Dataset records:
_ _ _
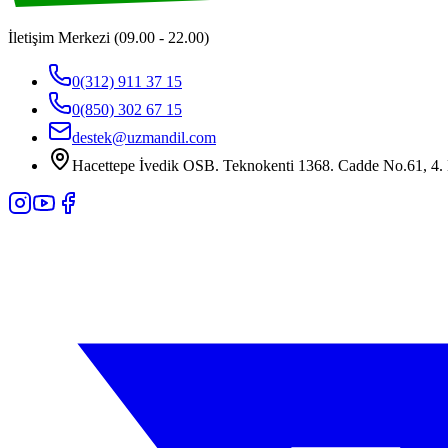
İletişim Merkezi (09.00 - 22.00)
0(312) 911 37 15
0(850) 302 67 15
destek@uzmandil.com
Hacettepe İvedik OSB. Teknokenti 1368. Cadde No.61, 4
_ _ _
▶ **WORK ITEM**:
Write out the lines above from the one containing "destek@uzmandil.com" through the last, exactly as they are.

▶ **EXERCISE OUTPUT**:
destek@uzmandil.com
Hacettepe İvedik OSB. Teknokenti 1368. Cadde No.61, 4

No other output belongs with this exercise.